CCG papers at ACL 2024

The 2024 Annual Meeting of the Association for Computational Linguistics (ACL) is underway in Bangkok! We’re excited to share the work that’s being presented and published from CCG and our collaborating authors. You can find links to our ACL papers below!

ConSiDERS-The-Human Evaluation Framework: Rethinking Human Evaluation for Generative Large Language Models

In this position paper, we argue that human evaluation of generative large language models (LLMs) should be a multidisciplinary undertaking that draws upon insights from disciplines such as user experience research and human behavioral psychology to ensure that the experimental design and results are reliable. To design an effective human evaluation system in the age of generative NLP, we propose the ConSiDERS-The-Human evaluation framework, consisting of 6 pillars — Consistency, Scoring Criteria, Differentiating, User Experience, Responsible, and Scalability.

Aparna Elangovan, Ling Liu, Lei Xu, Sravan Bodapati, and Dan Roth, ConSiDERS-The-Human Evaluation Framework: Rethinking Human Evaluation for Generative Large Language Models (ACL 2024)

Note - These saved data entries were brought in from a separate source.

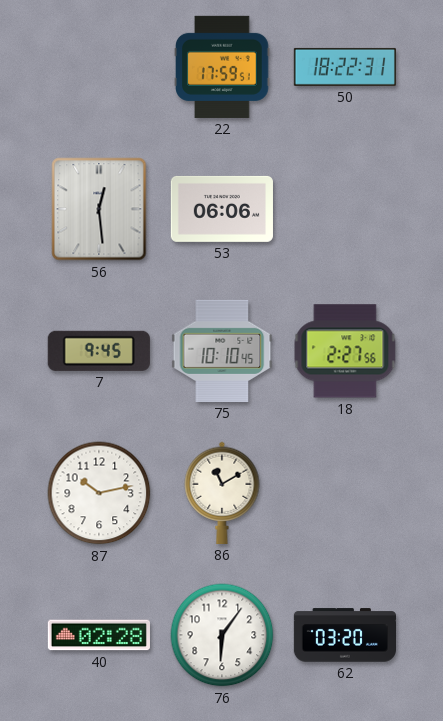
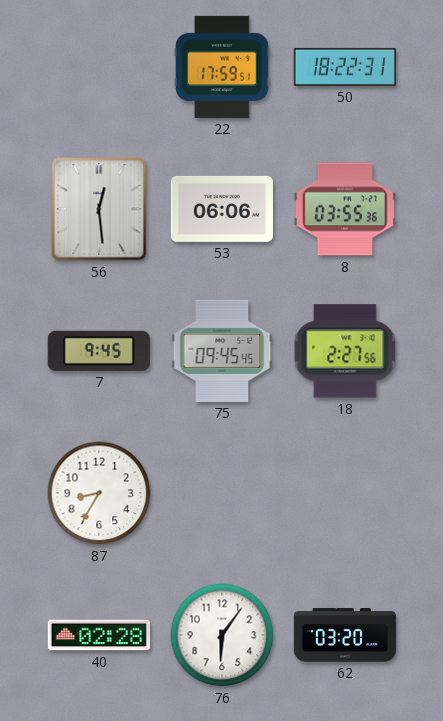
8: none -> 03:55
75: 10:10 -> 09:45
87: 10:13 -> 8:35
86: 11:10 -> none
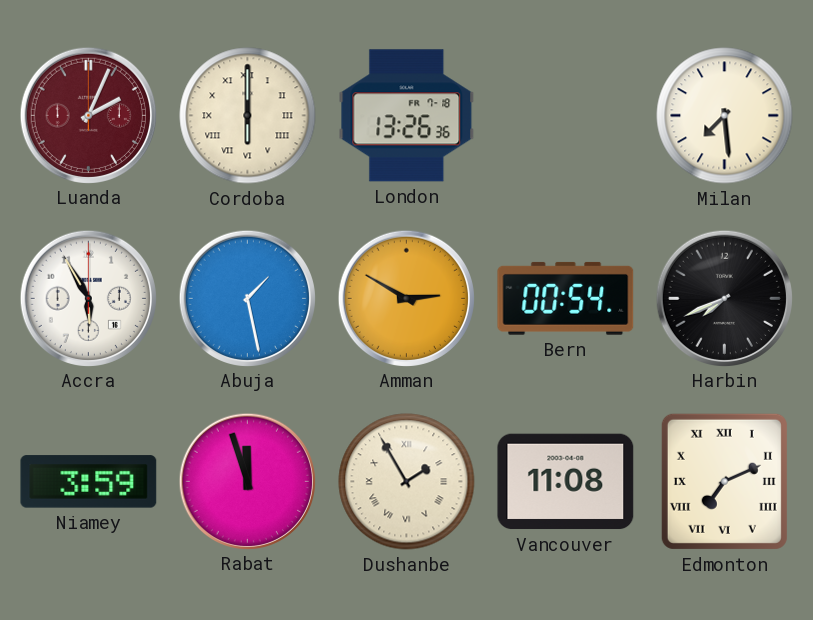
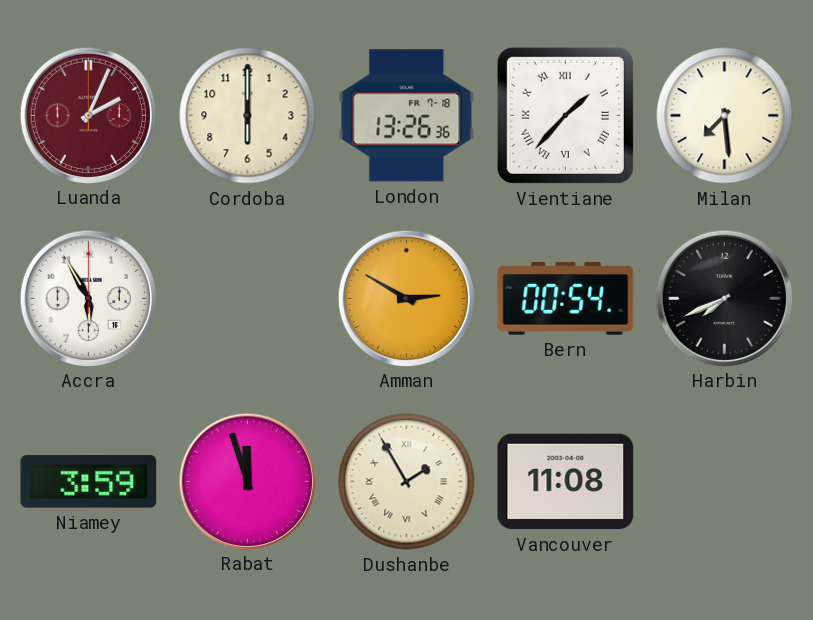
Cordoba numerals: Roman -> Arabic
Vientiane: none -> 1:37
Abuja: 1:28 -> none
Edmonton: 7:11 -> none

Winner of the Outstanding Paper Award at the ACL2024 Workshop on Knowledgeable LMs
Is Table Retrieval a Solved Problem? Exploring Join-Aware Multi-Table Retrieval

Retrieving relevant tables containing the necessary information to accurately answer a given question over tables is critical to open-domain question-answering (QA) systems. However, many questions require retrieving multiple tables and joining them through a join plan that cannot be discerned from the user query itself. In this paper, we introduce a method that uncovers useful join relations for any query and database during table retrieval. We use a novel re-ranking method formulated as a mixed-integer program that considers not only table-query relevance but also table-table relevance that requires inferring join relationships.

Peter Baile Chen, Yi Zhang, and Dan Roth, Is Table Retrieval a Solved Problem? Exploring Join-Aware Multi-Table Retrieval (ACL 2024)

FlowVQA: Mapping Multimodal Logic in Visual Question Answering with Flowcharts

This paper introduces FlowVQA to overcome the shortcomings of existing visual question answering benchmarks in visual grounding and spatial reasoning. FlowVQA features 2,272 flowchart images and 22,413 question-answer pairs to evaluate tasks like information localization, decision-making, and logical reasoning. The evaluation of various multimodal models highlights FlowVQA’s potential to advance multimodal modelling and improve visual and logical reasoning skills.

Shubhankar Singh, Purvi Chaurasia, Yerram Varun, Pranshu Pandya, Vatsal Gupta, Vivek Gupta, and Dan Roth, FlowVQA: Mapping Multimodal Logic in Visual Question Answering with Flowcharts (ACL-Findings 2024)

Evaluating LLMs’ Mathematical Reasoning in Financial Document Question Answering

In this paper, we assess LLM robustness in complex mathematical reasoning with financial tabular datasets, revealing that LLMs struggle with increasing table and question complexity, especially with multiple arithmetic steps and hierarchical tables. The new EEDP technique enhances LLM accuracy and robustness by improving domain knowledge, extracting relevant information, decomposing complex questions, and performing separate calculations.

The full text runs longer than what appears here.